Bahkan, tidak tertutup kemungkinan pula, menurut Roy, pihak Badan Urusan Rumah Tangga (BURT) DPR ikut berperan dalam kasus ini. BURT merupakan salah satu alat kelengkapan DPR. Tugas BURT antara lain menetapkan kebijakan kerumahtanggaan DPR dan mengawasi Setjen DPR dalam pelaksanaan kebijakan kerumahtanggaan DPR.
”Saya melihat, peran BURT enggak maksimal memelototi anggaran. Seharusnya mereka bisa mengawasi kerja kesetjenan. Nah, enggak tahu juga kalau BURT ikut cawe-cawe dalam kasus ini, tetapi potensinya selalu ada dan patut pula ditelusuri,” kata Roy.
Namun, Ketua BURT DPR Agung Budi Santoso menepis hal itu. Ia berharap semua pihak tetap menghargai asas praduga tidak bersalah. Apalagi, sampai saat ini KPK memberikan penjelasan rinci perkara dugaan rasuah tersebut. ”Kita tunggu saja proses selanjutnya dan saya meyakini semua proses di DPR sudah dilakukan sesuai ketentuan,” ucap Agung.
Pihaknya pun menghargai langkah KPK untuk mendalami kasus dugaan korupsi proyek pengadaan sarana kelengkapan rumah jabatan DPR.
Baca juga: KPK: Sistem Lelang Berbasis Elektronik Diakali Persekongkolan
Menurut Sekretaris Jenderal Forum Indonesia untuk Transparansi Anggaran (Fitra) Misbah Hasan, modus korupsi melalui mark up anggaran merupakan modus klasik dan jamak dilakukan oleh pejabat negara.
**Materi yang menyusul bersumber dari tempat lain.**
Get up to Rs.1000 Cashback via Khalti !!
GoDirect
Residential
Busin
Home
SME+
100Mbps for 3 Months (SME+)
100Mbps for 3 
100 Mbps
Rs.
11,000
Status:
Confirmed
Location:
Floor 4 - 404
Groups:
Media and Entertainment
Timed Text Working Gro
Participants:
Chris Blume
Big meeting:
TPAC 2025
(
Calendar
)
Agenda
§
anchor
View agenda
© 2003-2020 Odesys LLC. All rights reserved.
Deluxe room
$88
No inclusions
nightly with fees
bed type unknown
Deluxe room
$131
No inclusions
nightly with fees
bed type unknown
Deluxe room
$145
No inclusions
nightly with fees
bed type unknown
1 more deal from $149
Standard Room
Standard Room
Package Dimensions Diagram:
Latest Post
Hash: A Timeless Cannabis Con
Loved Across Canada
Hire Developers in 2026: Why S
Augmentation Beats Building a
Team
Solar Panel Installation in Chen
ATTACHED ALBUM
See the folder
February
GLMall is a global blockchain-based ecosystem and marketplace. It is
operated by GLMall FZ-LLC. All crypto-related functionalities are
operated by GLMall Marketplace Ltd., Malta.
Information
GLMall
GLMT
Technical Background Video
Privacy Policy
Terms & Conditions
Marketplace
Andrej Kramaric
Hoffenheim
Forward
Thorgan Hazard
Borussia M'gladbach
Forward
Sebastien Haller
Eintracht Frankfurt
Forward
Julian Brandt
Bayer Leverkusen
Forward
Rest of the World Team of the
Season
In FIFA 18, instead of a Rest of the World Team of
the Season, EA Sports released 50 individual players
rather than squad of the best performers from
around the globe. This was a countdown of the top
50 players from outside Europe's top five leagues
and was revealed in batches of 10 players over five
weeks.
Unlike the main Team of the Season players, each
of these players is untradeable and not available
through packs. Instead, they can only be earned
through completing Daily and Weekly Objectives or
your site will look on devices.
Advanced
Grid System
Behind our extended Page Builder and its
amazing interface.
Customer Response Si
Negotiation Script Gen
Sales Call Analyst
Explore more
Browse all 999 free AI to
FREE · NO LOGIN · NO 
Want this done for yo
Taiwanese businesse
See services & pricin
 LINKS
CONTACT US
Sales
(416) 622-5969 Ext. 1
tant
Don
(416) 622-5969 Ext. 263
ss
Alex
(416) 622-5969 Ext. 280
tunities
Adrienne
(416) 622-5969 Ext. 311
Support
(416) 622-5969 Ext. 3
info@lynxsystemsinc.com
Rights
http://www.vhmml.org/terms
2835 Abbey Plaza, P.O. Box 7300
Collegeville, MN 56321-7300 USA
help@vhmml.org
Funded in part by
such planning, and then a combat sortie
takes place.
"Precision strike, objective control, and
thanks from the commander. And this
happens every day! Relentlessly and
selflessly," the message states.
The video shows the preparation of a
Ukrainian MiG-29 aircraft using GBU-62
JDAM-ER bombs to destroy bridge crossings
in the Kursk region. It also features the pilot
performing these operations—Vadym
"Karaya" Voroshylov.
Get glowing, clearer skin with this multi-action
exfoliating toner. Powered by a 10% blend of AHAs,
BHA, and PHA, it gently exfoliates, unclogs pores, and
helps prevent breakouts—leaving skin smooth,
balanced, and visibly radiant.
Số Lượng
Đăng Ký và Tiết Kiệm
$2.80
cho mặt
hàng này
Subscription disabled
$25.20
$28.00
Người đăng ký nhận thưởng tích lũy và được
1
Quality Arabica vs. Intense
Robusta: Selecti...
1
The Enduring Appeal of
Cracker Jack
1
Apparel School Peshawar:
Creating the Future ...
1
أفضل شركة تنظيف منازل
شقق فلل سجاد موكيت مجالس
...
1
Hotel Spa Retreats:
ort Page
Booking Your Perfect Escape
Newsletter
Celah korupsi ini terus terjadi karena modusnya sederhana dan cepat mendapat keuntungan.
”Apalagi kasusnya di 2020. Pasti nanti ada alibi bahwa pengadaan barang dan jasanya dalam keadaan darurat Covid-19. Ini yang seharusnya terus ditelusuri oleh KPK, tidak hanya pada pengadaan perabot dan sarana-prasarana rumah jabatan DPR,” ujar Misbah.
Menurut Misbah, kemungkinan besar para tersangka dan mereka yang diduga terlibat akan berdalih pengadaan barang jasa tersebut sebagai pengadaan darurat akibat Covid-19. Memang, ada Peraturan Lembaga Kebijakan Pengadaan Barang/Jasa Pemerintah (LKPP) Nomor 13 Tahun 2018 yang mengatur tentang pengadaan barang dan jasa dalam penanganan kondisi darurat.
Namun, ia menilai, pengadaan mebel rumah dinas dan semacamnya tidaklah termasuk dalam pengadaan dalam situasi darurat. Karena itu, para tersangka justru dapat dikenai pasal mencari keuntungan di tengah situasi krisis kesehatan dan krisis ekonomi saat itu. ”Dan ini hukumannya lebih berat,” tegasnya.